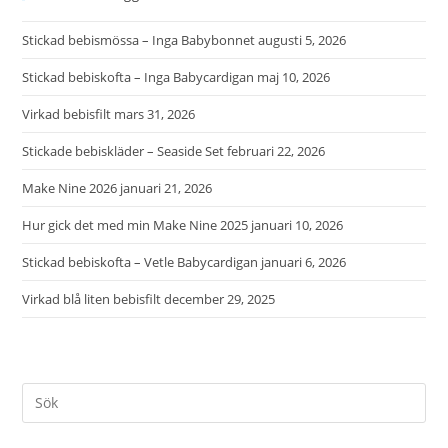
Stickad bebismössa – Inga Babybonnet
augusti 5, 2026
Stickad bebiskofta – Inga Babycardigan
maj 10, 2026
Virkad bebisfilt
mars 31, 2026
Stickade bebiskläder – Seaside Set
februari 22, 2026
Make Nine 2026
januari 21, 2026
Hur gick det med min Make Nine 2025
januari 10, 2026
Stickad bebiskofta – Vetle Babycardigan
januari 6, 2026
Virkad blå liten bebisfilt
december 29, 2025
====================
# Task to complete
Write out exactly, and only, each line from the one with "Hur gick det med min Make Nine 2025" down to the last line of the records above.

# Reply to the task
Hur gick det med min Make Nine 2025
januari 10, 2026
Stickad bebiskofta – Vetle Babycardigan
januari 6, 2026
Virkad blå liten bebisfilt
december 29, 2025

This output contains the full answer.